=== Section Start ===

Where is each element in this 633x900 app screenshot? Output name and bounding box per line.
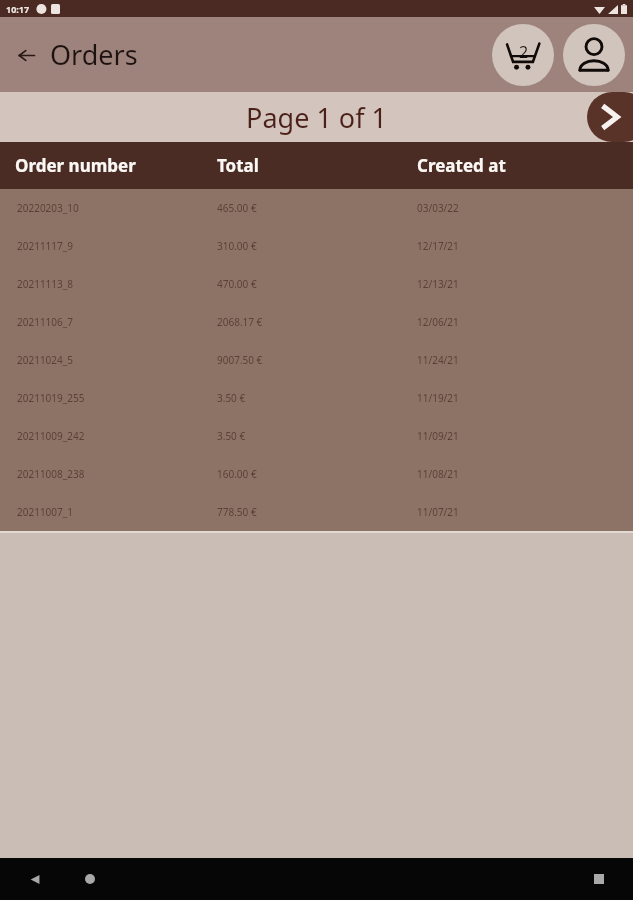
staticText: 12/06/21 [417,315,459,329]
staticText: 3.50 € [217,391,417,405]
button[interactable]: 20211113_8 [0,265,633,303]
button[interactable]: 20211106_7 [0,303,633,341]
staticText: 11/09/21 [417,429,459,443]
staticText: 11/07/21 [417,505,459,519]
staticText: 20211008_238 [17,467,217,481]
button[interactable]: 20211024_5 [0,341,633,379]
staticText: 160.00 € [217,467,417,481]
staticText: 20220203_10 [17,201,217,215]
staticText: 778.50 € [217,505,417,519]
button[interactable]: Recent apps [579,859,619,899]
button[interactable]: Back [14,859,54,899]
staticText: Orders [50,36,138,73]
button[interactable]: Home [70,859,110,899]
staticText: 11/08/21 [417,467,459,481]
staticText: 20211009_242 [17,429,217,443]
button[interactable]: Profile [563,24,625,86]
staticText: 11/19/21 [417,391,459,405]
staticText: 465.00 € [217,201,417,215]
staticText: 20211019_255 [17,391,217,405]
staticText: 470.00 € [217,277,417,291]
staticText: 11/24/21 [417,353,459,367]
staticText: 2068.17 € [217,315,417,329]
staticText: 12/17/21 [417,239,459,253]
staticText: Created at [417,154,506,177]
button[interactable]: 20211009_242 [0,417,633,455]
staticText: 20211024_5 [17,353,217,367]
staticText: 20211106_7 [17,315,217,329]
staticText: Order number [15,154,217,177]
staticText: 10:17 [6,3,30,15]
button[interactable]: Cart, 2 items [492,24,554,86]
staticText: 03/03/22 [417,201,459,215]
staticText: 20211113_8 [17,277,217,291]
staticText: 3.50 € [217,429,417,443]
button[interactable]: Next page [587,92,633,142]
button[interactable]: 20211019_255 [0,379,633,417]
staticText: 2 [519,41,529,63]
staticText: 12/13/21 [417,277,459,291]
staticText: Total [217,154,417,177]
button[interactable]: 20211008_238 [0,455,633,493]
staticText: 310.00 € [217,239,417,253]
button[interactable]: 20220203_10 [0,189,633,227]
staticText: 20211007_1 [17,505,217,519]
button[interactable]: 20211117_9 [0,227,633,265]
button[interactable]: Back [6,35,46,75]
staticText: Page 1 of 1 [246,99,387,136]
button[interactable]: 20211007_1 [0,493,633,531]
staticText: 9007.50 € [217,353,417,367]
staticText: 20211117_9 [17,239,217,253]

=== Section End ===

Reproduce the listing exactly. The pictures are to be omitted.

Where is each element in this 633x900 app screenshot? Output name and bounding box per line.
staticText: 12/06/21 [417,315,459,329]
staticText: 3.50 € [217,391,417,405]
button[interactable]: 20211113_8 [0,265,633,303]
button[interactable]: 20211106_7 [0,303,633,341]
staticText: 11/09/21 [417,429,459,443]
staticText: 11/07/21 [417,505,459,519]
staticText: 20211008_238 [17,467,217,481]
button[interactable]: 20211024_5 [0,341,633,379]
staticText: 160.00 € [217,467,417,481]
staticText: 20220203_10 [17,201,217,215]
staticText: 778.50 € [217,505,417,519]
button[interactable]: Recent apps [579,859,619,899]
button[interactable]: Back [14,859,54,899]
staticText: Orders [50,36,138,73]
button[interactable]: Home [70,859,110,899]
staticText: 11/08/21 [417,467,459,481]
staticText: 20211009_242 [17,429,217,443]
button[interactable]: Profile [563,24,625,86]
staticText: 11/19/21 [417,391,459,405]
staticText: 465.00 € [217,201,417,215]
staticText: 20211019_255 [17,391,217,405]
staticText: 470.00 € [217,277,417,291]
staticText: 11/24/21 [417,353,459,367]
staticText: 2068.17 € [217,315,417,329]
staticText: 12/17/21 [417,239,459,253]
staticText: Created at [417,154,506,177]
button[interactable]: 20211009_242 [0,417,633,455]
staticText: 20211024_5 [17,353,217,367]
staticText: 20211106_7 [17,315,217,329]
staticText: Order number [15,154,217,177]
staticText: 10:17 [6,3,30,15]
button[interactable]: Cart, 2 items [492,24,554,86]
staticText: 03/03/22 [417,201,459,215]
staticText: 20211113_8 [17,277,217,291]
staticText: 3.50 € [217,429,417,443]
button[interactable]: Next page [587,92,633,142]
button[interactable]: 20211019_255 [0,379,633,417]
staticText: 2 [519,41,529,63]
staticText: 12/13/21 [417,277,459,291]
staticText: Total [217,154,417,177]
button[interactable]: 20211008_238 [0,455,633,493]
staticText: 310.00 € [217,239,417,253]
button[interactable]: 20220203_10 [0,189,633,227]
staticText: 20211007_1 [17,505,217,519]
button[interactable]: 20211117_9 [0,227,633,265]
button[interactable]: Back [6,35,46,75]
staticText: Page 1 of 1 [246,99,387,136]
button[interactable]: 20211007_1 [0,493,633,531]
staticText: 9007.50 € [217,353,417,367]
staticText: 20211117_9 [17,239,217,253]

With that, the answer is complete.